Sunday, December 17, 2017

The Road to Jonestown by Jeff Guinn Review

By the New York Times bestselling author of Manson, the comprehensive, authoritative, and tragic story of preacher Jim Jones, who was responsible for the Jonestown Massacre—the largest murder-suicide in American history.

In the 1950s, a young Indianapolis minister named Jim Jones preached a curious blend of the gospel and Marxism. His congregation was racially integrated, and he was a much-lauded leader in the contemporary civil rights movement. Eventually, Jones moved his church, Peoples Temple, to northern California. He became involved in electoral politics, and soon was a prominent Bay Area leader.

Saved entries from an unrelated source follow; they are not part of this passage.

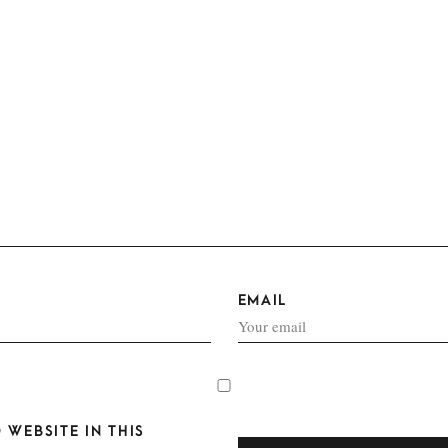
EMAIL
 WEBSITE IN THIS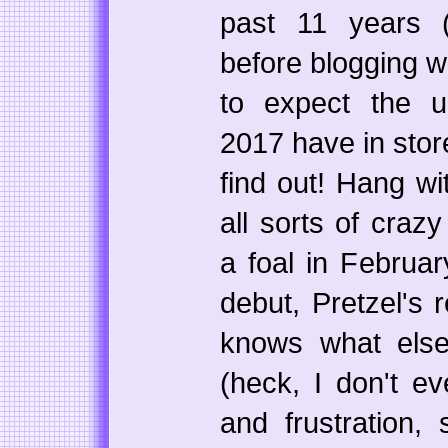
past 11 years (
before blogging w
to expect the 
2017 have in stor
find out! Hang w
all sorts of craz
a foal in Februar
debut, Pretzel's r
knows what els
(heck, I don't ev
and frustration,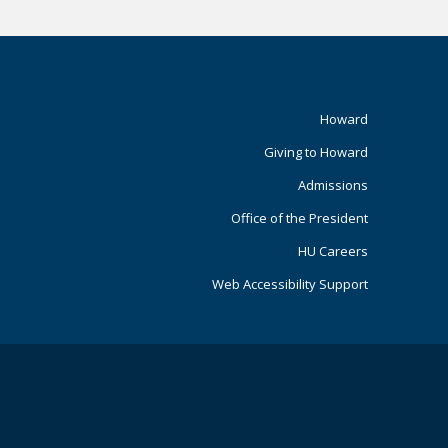
Footer
Howard
Giving to Howard
Primary
Admissions
Office of the President
HU Careers
Web Accessibility Support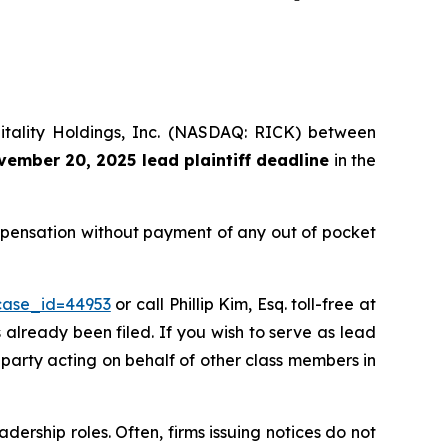
pitality Holdings, Inc. (NASDAQ: RICK) between
ember 20, 2025 lead plaintiff deadline
in the
ompensation without payment of any out of pocket
?case_id=44953
or call Phillip Kim, Esq. toll-free at
s already been filed. If you wish to serve as lead
e party acting on behalf of other class members in
dership roles. Often, firms issuing notices do not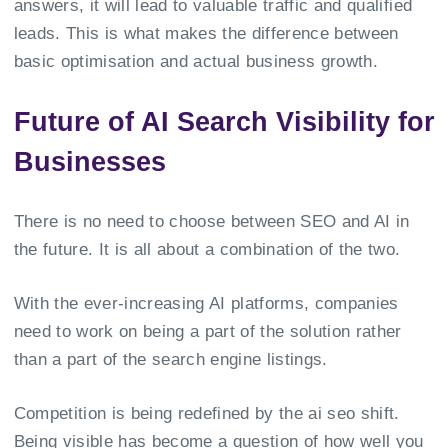
answers, it will lead to valuable traffic and qualified
leads. This is what makes the difference between
basic optimisation and actual business growth.
Future of AI Search Visibility for
Businesses
There is no need to choose between SEO and AI in
the future. It is all about a combination of the two.
With the ever-increasing AI platforms, companies
need to work on being a part of the solution rather
than a part of the search engine listings.
Competition is being redefined by the ai seo shift.
Being visible has become a question of how well you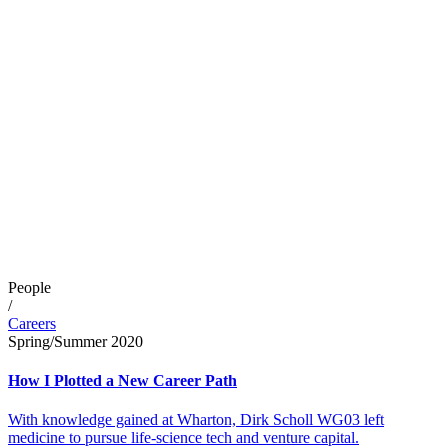
People
/
Careers
Spring/Summer 2020
How I Plotted a New Career Path
With knowledge gained at Wharton, Dirk Scholl WG03 left
medicine to pursue life-science tech and venture capital.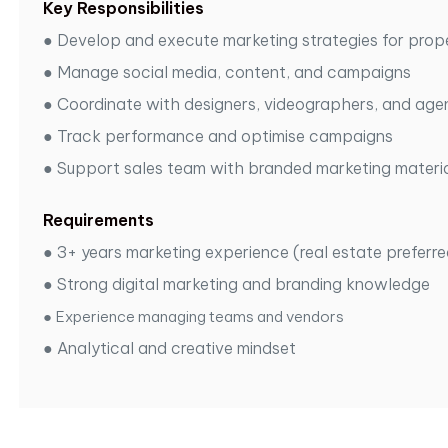
Key Responsibilities
●
Develop and execute marketing strategies for prop
●
Manage social media, content, and campaigns
●
Coordinate with designers, videographers, and age
●
Track performance and optimise campaigns
●
Support sales team with branded marketing materi
Requirements
●
3+ years marketing experience (real estate preferre
●
Strong digital marketing and branding knowledge
●
Experience managing teams and vendors
●
Analytical and creative mindset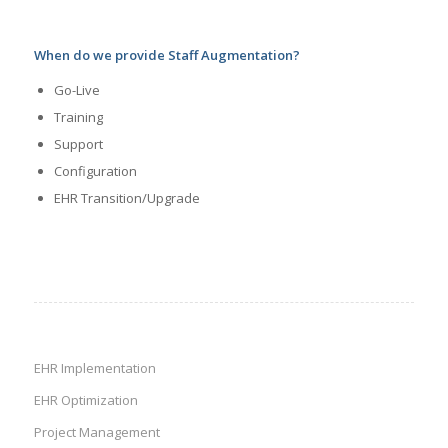
When do we provide Staff Augmentation?
Go-Live
Training
Support
Configuration
EHR Transition/Upgrade
EHR Implementation
EHR Optimization
Project Management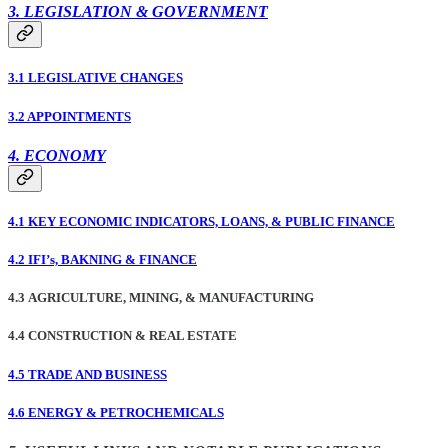
3. LEGISLATION & GOVERNMENT
3.1 LEGISLATIVE CHANGES
3.2 APPOINTMENTS
4. ECONOMY
4.1 KEY ECONOMIC INDICATORS, LOANS, & PUBLIC FINANCE
4.2 IFI’s, BAKNING & FINANCE
4.3 AGRICULTURE, MINING, & MANUFACTURING
4.4 CONSTRUCTION & REAL ESTATE
4.5 TRADE AND BUSINESS
4.6 ENERGY & PETROCHEMICALS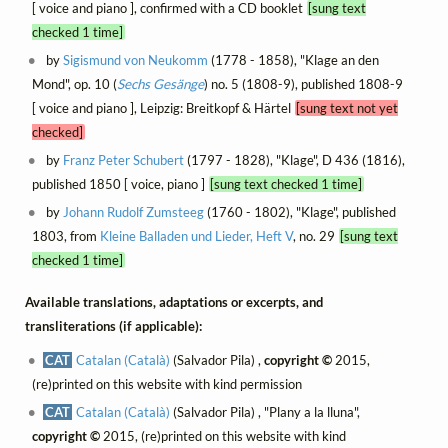
[ voice and piano ], confirmed with a CD booklet
[sung text
checked 1 time]
by
Sigismund von Neukomm
(1778 - 1858), "Klage an den
Mond", op. 10 (
Sechs Gesänge
) no. 5 (1808-9), published 1808-9
[ voice and piano ], Leipzig: Breitkopf & Härtel
[sung text not yet
checked]
by
Franz Peter Schubert
(1797 - 1828), "Klage", D 436 (1816),
published 1850 [ voice, piano ]
[sung text checked 1 time]
by
Johann Rudolf Zumsteeg
(1760 - 1802), "Klage", published
1803, from
Kleine Balladen und Lieder, Heft V
, no. 29
[sung text
checked 1 time]
Available translations, adaptations or excerpts, and
transliterations (if applicable):
CAT
Catalan (Català)
(Salvador Pila) ,
copyright ©
2015,
(re)printed on this website with kind permission
CAT
Catalan (Català)
(Salvador Pila) , "Plany a la lluna",
copyright ©
2015, (re)printed on this website with kind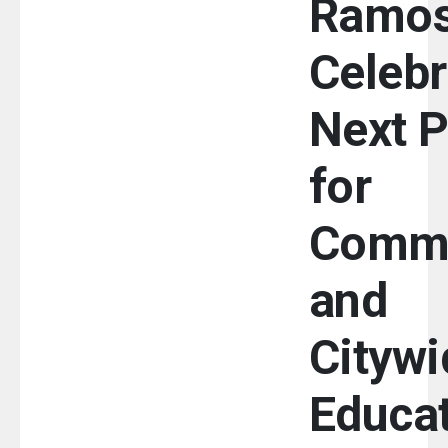
Ramo
Celebr
Next 
for
Commu
and
Citywi
Educa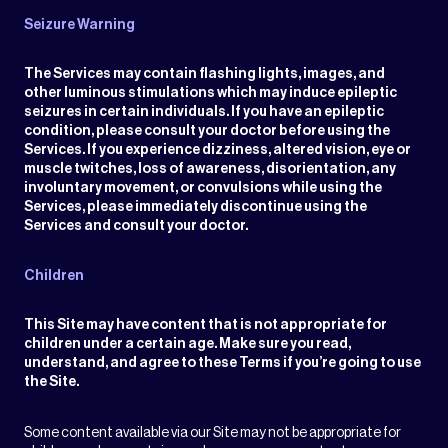
Seizure Warning
The Services may contain flashing lights, images, and
other luminous stimulations which may induce epileptic
seizures in certain individuals. If you have an epileptic
condition, please consult your doctor before using the
Services. If you experience dizziness, altered vision, eye or
muscle twitches, loss of awareness, disorientation, any
involuntary movement, or convulsions while using the
Services, please immediately discontinue using the
Services and consult your doctor.
Children
This Site may have content that is not appropriate for
children under a certain age. Make sure you read,
understand, and agree to these Terms if you’re going to use
the Site.
Some content available via our Site may not be appropriate for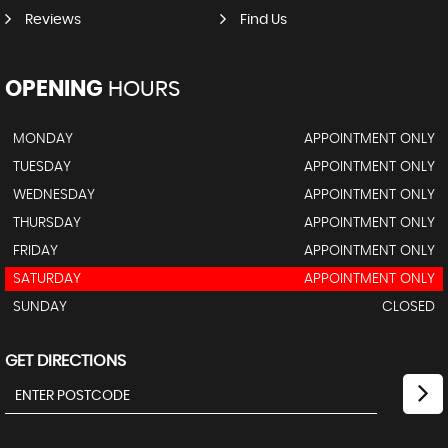
Reviews
Find Us
OPENING
HOURS
MONDAY
APPOINTMENT ONLY
TUESDAY
APPOINTMENT ONLY
WEDNESDAY
APPOINTMENT ONLY
THURSDAY
APPOINTMENT ONLY
FRIDAY
APPOINTMENT ONLY
SATURDAY
APPOINTMENT ONLY
SUNDAY
CLOSED
GET DIRECTIONS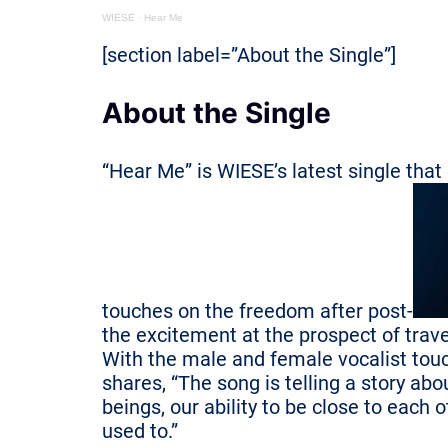
WIESE
·
Hear Me
[section label=”About the Single”]
About the Single
“Hear Me” is WIESE’s latest single that
touches on the freedom after post-
the excitement at the prospect of trav
With the male and female vocalist touc
shares, “The song is telling a story a
beings, our ability to be close to each
used to.”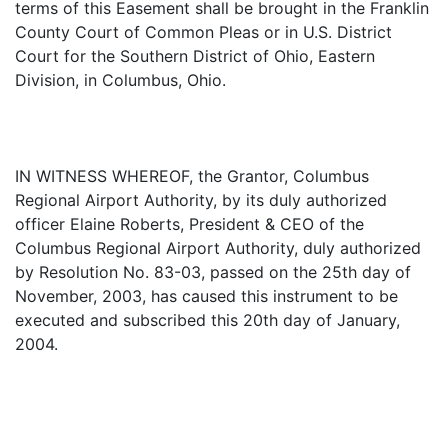
terms of this Easement shall be brought in the Franklin
County Court of Common Pleas or in U.S. District
Court for the Southern District of Ohio, Eastern
Division, in Columbus, Ohio.
IN WITNESS WHEREOF, the Grantor, Columbus
Regional Airport Authority, by its duly authorized
officer Elaine Roberts, President & CEO of the
Columbus Regional Airport Authority, duly authorized
by Resolution No. 83-03, passed on the 25th day of
November, 2003, has caused this instrument to be
executed and subscribed this 20th day of January,
2004.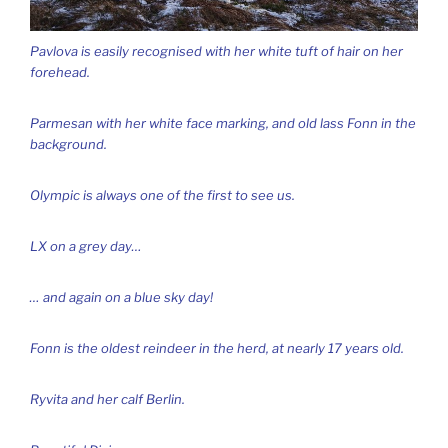
Pavlova is easily recognised with her white tuft of hair on her
forehead.
Parmesan with her white face marking, and old lass Fonn in the
background.
Olympic is always one of the first to see us.
LX on a grey day…
… and again on a blue sky day!
Fonn is the oldest reindeer in the herd, at nearly 17 years old.
Ryvita and her calf Berlin.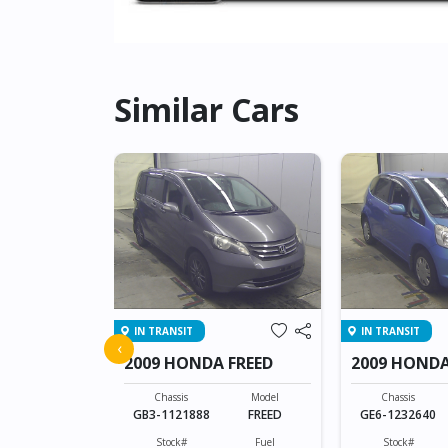
Similar Cars
IN TRANSIT
IN TRANSIT
 SHUTTLE
‹
2009 HONDA FREED
2009 HONDA
Model
SHUTTLE
Chassis
Model
Chassis
GB3-1121888
FREED
GE6-1232640
Fuel
Hybrid(Petrol)
Stock#
Fuel
Stock#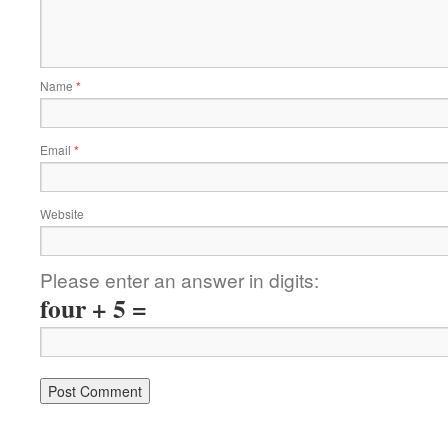
Name
*
Email
*
Website
Please enter an answer in digits:
four + 5 =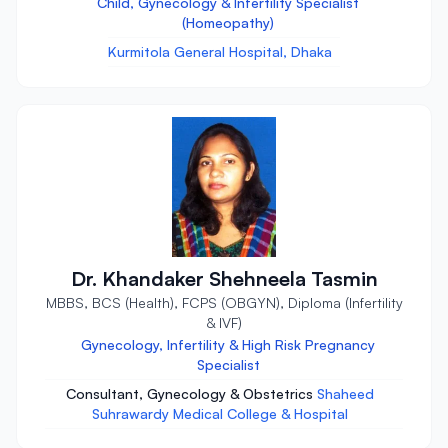
Child, Gynecology & Infertility Specialist
(Homeopathy)
Kurmitola General Hospital, Dhaka
Dr. Khandaker Shehneela Tasmin
MBBS, BCS (Health), FCPS (OBGYN), Diploma (Infertility
& IVF)
Gynecology, Infertility & High Risk Pregnancy
Specialist
Consultant, Gynecology & Obstetrics
Shaheed
Suhrawardy Medical College & Hospital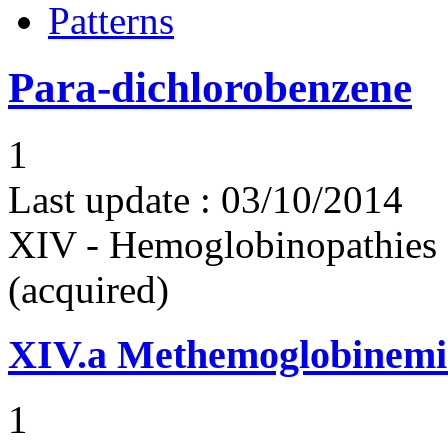
Patterns
Para-dichlorobenzene
1
Last update :
03/10/2014
XIV - Hemoglobinopathies 
(acquired)
XIV.a
Methemoglobinemi
1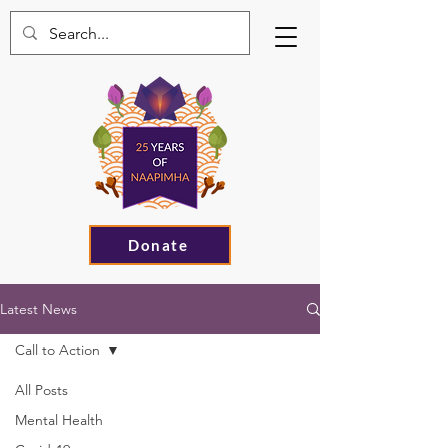
Donate
Latest News
Call to Action
All Posts
Mental Health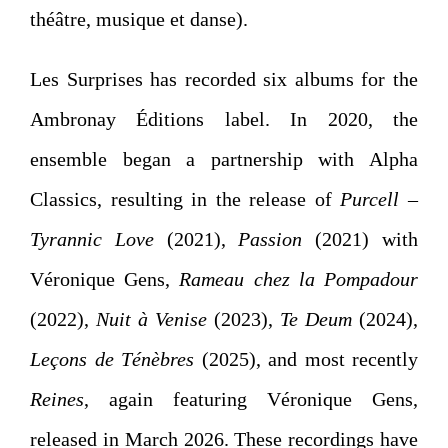
théâtre, musique et danse).
Les Surprises has recorded six albums for the
Ambronay Éditions label. In 2020, the
ensemble began a partnership with Alpha
Classics, resulting in the release of
Purcell –
Tyrannic Love
(2021),
Passion
(2021) with
Véronique Gens
,
Rameau chez la Pompadour
(2022),
Nuit à Venise
(2023),
Te Deum
(2024),
Leçons de Ténèbres
(2025), and most recently
Reines
, again featuring
Véronique Gens
,
released in March 2026. These recordings have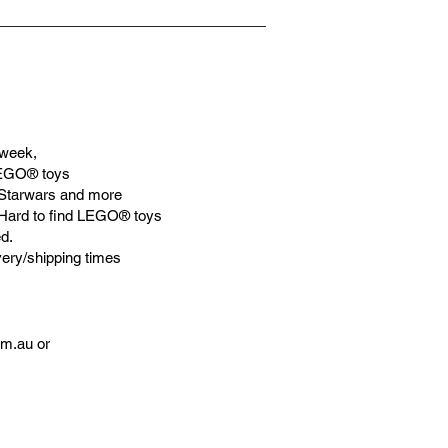
ationships and learning to utilise
gic. We can educate our children to
aceful life through toys.
week,
LEGO® toys
Starwars and more
 Hard to find LEGO® toys
d.
very/shipping times
om.au
or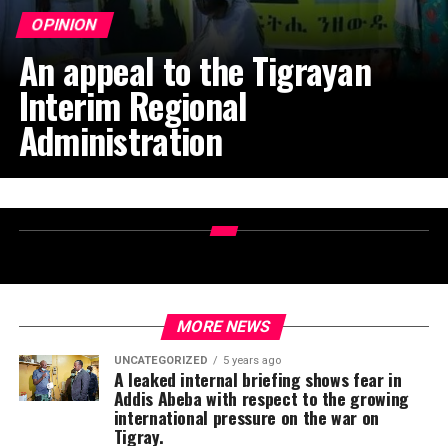
OPINION
An appeal to the Tigrayan
Interim Regional
Administration
MORE NEWS
UNCATEGORIZED
5 years ago
A leaked internal briefing shows fear in
Addis Abeba with respect to the growing
international pressure on the war on
Tigray.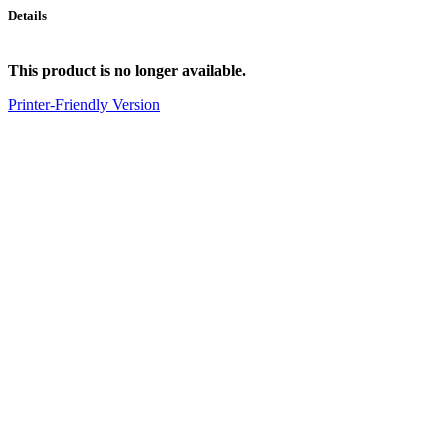
Details
This product is no longer available.
Printer-Friendly Version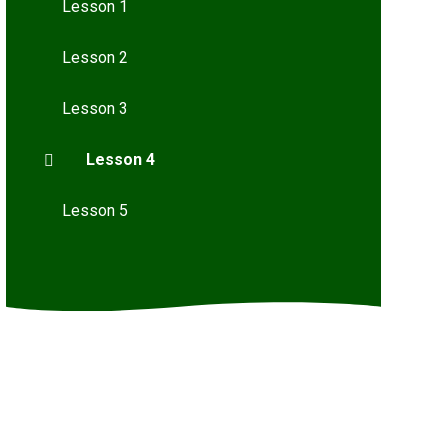
Lesson 1
Lesson 2
Lesson 3
Lesson 4
Lesson 5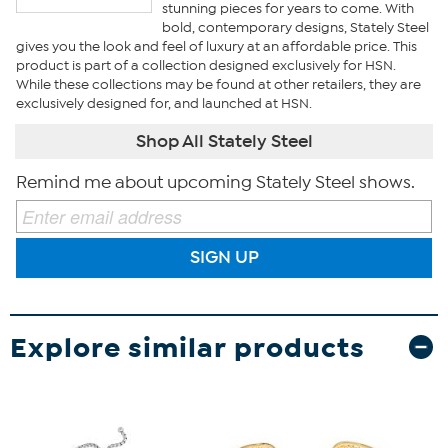
stunning pieces for years to come. With
bold, contemporary designs, Stately Steel
gives you the look and feel of luxury at an affordable price. This
product is part of a collection designed exclusively for HSN.
While these collections may be found at other retailers, they are
exclusively designed for, and launched at HSN.
Shop All Stately Steel
Remind me about upcoming Stately Steel shows.
SIGN UP
Explore similar products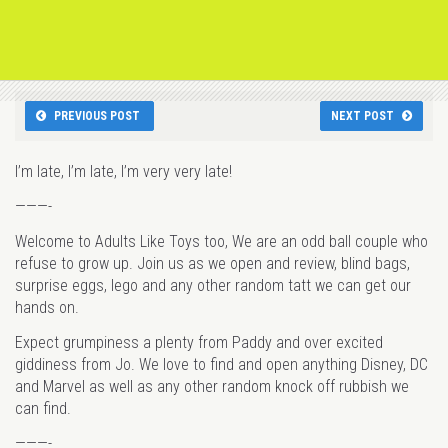
PREVIOUS POST
NEXT POST
I’m late, I’m late, I’m very very late!
———-
Welcome to Adults Like Toys too, We are an odd ball couple who
refuse to grow up. Join us as we open and review, blind bags,
surprise eggs, lego and any other random tatt we can get our
hands on.
Expect grumpiness a plenty from Paddy and over excited
giddiness from Jo. We love to find and open anything Disney, DC
and Marvel as well as any other random knock off rubbish we
can find.
———-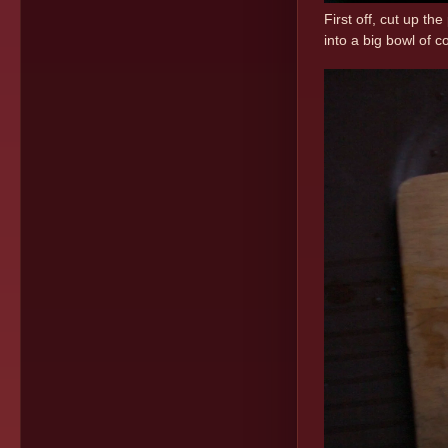
First off, cut up the
into a big bowl of 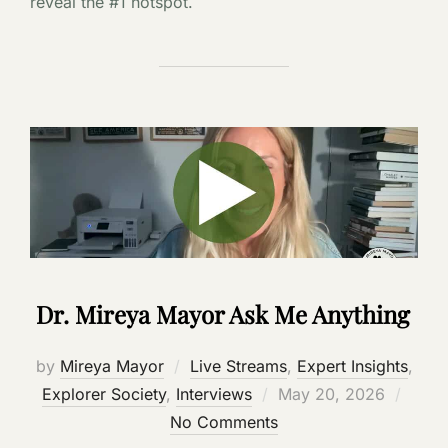
reveal the #1 hotspot.
Dr. Mireya Mayor Ask Me Anything
by
Mireya Mayor
Live Streams
,
Expert Insights
,
Posted
Explorer Society
,
Interviews
May 20, 2026
on
No Comments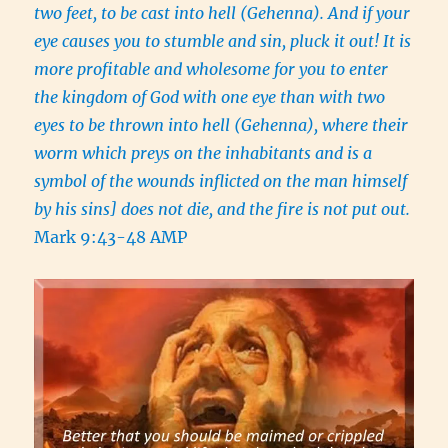
two feet, to be cast into hell (Gehenna). And if your
eye causes you to stumble and sin, pluck it out! It is
more profitable and wholesome for you to enter
the kingdom of God with one eye than with two
eyes to be thrown into hell (Gehenna), where their
worm which preys on the inhabitants and is a
symbol of the wounds inflicted on the man himself
by his sins] does not die, and the fire is not put out.
Mark 9:43-48 AMP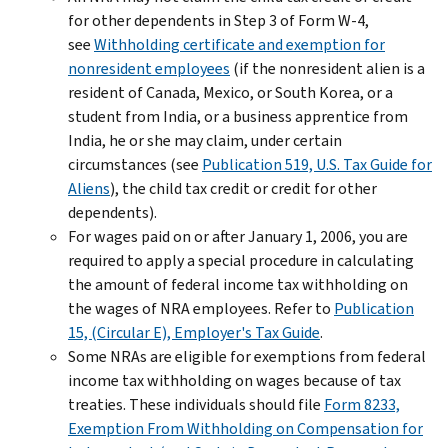
for other dependents in Step 3 of Form W-4,
see
Withholding certificate and exemption for
nonresident employees
(if the nonresident alien is a
resident of Canada, Mexico, or South Korea, or a
student from India, or a business apprentice from
India, he or she may claim, under certain
circumstances (see
Publication 519, U.S. Tax Guide for
Aliens
), the child tax credit or credit for other
dependents).
For wages paid on or after January 1, 2006, you are
required to apply a special procedure in calculating
the amount of federal income tax withholding on
the wages of NRA employees. Refer to
Publication
15, (Circular E), Employer's Tax Guide
.
Some NRAs are eligible for exemptions from federal
income tax withholding on wages because of tax
treaties. These individuals should file
Form 8233,
Exemption From Withholding on Compensation for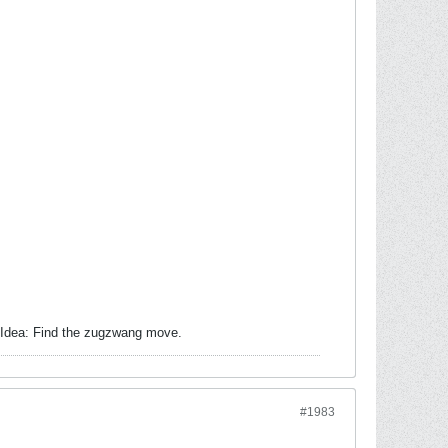
. Idea: Find the zugzwang move.
#1983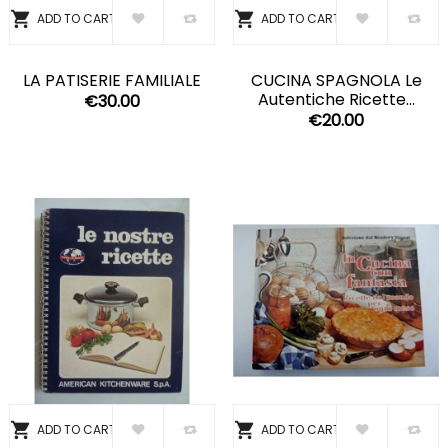


ADD TO CART
ADD TO CART
LA PATISERIE FAMILIALE
CUCINA SPAGNOLA Le
Autentiche Ricette...
€30.00
€20.00


ADD TO CART
ADD TO CART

In this riveting narrative, Jeff Guinn examines Jones’s life, from his extramarital affairs, drug use, and fraudulent faith healing to the fraught decision to move almost a thousand of his followers to a settlement in the jungles of Guyana in South America. Guinn provides stunning new details of the events leading to the fatal day in November, 1978 when more than nine hundred people died—including almost three hundred infants and children—after being ordered to swallow a cyanide-laced drink.

Guinn examined thousands of pages of FBI files on the case, including material released during the course of his research. He traveled to Jones’s Indiana hometown, where he spoke to people never previously interviewed, and uncovered fresh information from Jonestown survivors. He even visited the Jonestown site with the same pilot who flew there the day that Congressman Leo Ryan was murdered on Jones’s orders. The Road to Jonestownis the definitive book about Jim Jones and the events that led to the tragedy at Jonestown.

This is probably the most hyped up nonfiction book of the year, and I have been wanting to read it since it came out. But every time I went to my library, the damn thing was checked out, until recently. Like most people, I don't really know much about Jonestown apart from the fact that it was a cult and Kool-Aid references (always wondered how that brand got away from that). Well, now I know more than I think I ever needed to about Jim Jones and his Peoples Temple.

I was also super impressed that Jim Jones Jr gave the book a positive review on the back. Blurbs never draw me because I rarely trust them, but Guinn definitely chose the right one to put on the back. 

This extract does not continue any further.